◆ **What is being asked**:
Return an exact copy of the entries, skipping any picture you find.

----

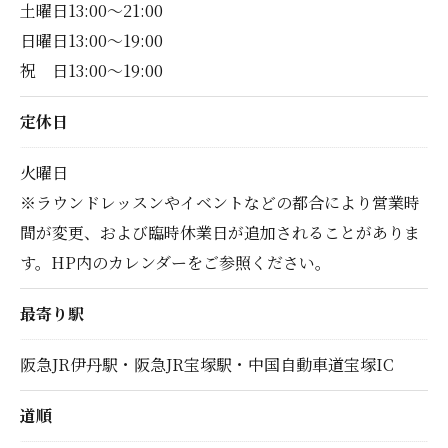
土曜日13:00～21:00
日曜日13:00～19:00
祝 日13:00～19:00
定休日
火曜日
※ラウンドレッスンやイベントなどの都合により営業時
間が変更、および臨時休業日が追加されることがありま
す。HP内のカレンダーをご参照ください。
最寄り駅
阪急JR伊丹駅・阪急JR宝塚駅・中国自動車道宝塚IC
道順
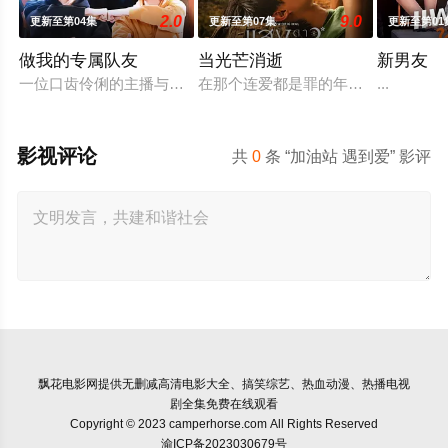
2.0
9.0
更新至第04集
更新至第07集
更新至第01
做我的专属队友
当光芒消逝
新男友
一位口齿伶俐的主播与新手玩家！顶级主播Thi追捕神秘玩家Z
在那个连爱都是罪的年代，他们选择了彼
...
影视评论
共
0
条 “加油站 遇到爱” 影评
飘花电影网
提供无删减高清电影大全、搞笑综艺、热血动漫、热播电视
剧全集免费在线观看
Copyright © 2023 camperhorse.com All Rights Reserved
渝ICP备2023030679号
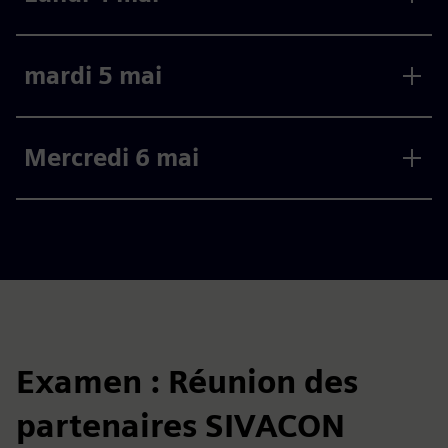
mardi 5 mai
Mercredi 6 mai
Examen : Réunion des
partenaires SIVACON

----

◆ **Answer space**:
土曜日13:00～21:00
日曜日13:00～19:00
祝 日13:00～19:00
定休日
火曜日
※ラウンドレッスンやイベントなどの都合により営業時
間が変更、および臨時休業日が追加されることがありま
す。HP内のカレンダーをご参照ください。
最寄り駅
阪急JR伊丹駅・阪急JR宝塚駅・中国自動車道宝塚IC
道順
2.0
9.0
更新至第04集
更新至第07集
更新至第01
做我的专属队友
当光芒消逝
新男友
一位口齿伶俐的主播与新手玩家！顶级主播Thi追捕神秘玩家Z
在那个连爱都是罪的年代，他们选择了彼
...
影视评论
共
0
条 “加油站 遇到爱” 影评
飘花电影网
提供无删减高清电影大全、搞笑综艺、热血动漫、热播电视
剧全集免费在线观看
Copyright © 2023 camperhorse.com All Rights Reserved
渝ICP备2023030679号
mardi 5 mai
Mercredi 6 mai
Examen : Réunion des
partenaires SIVACON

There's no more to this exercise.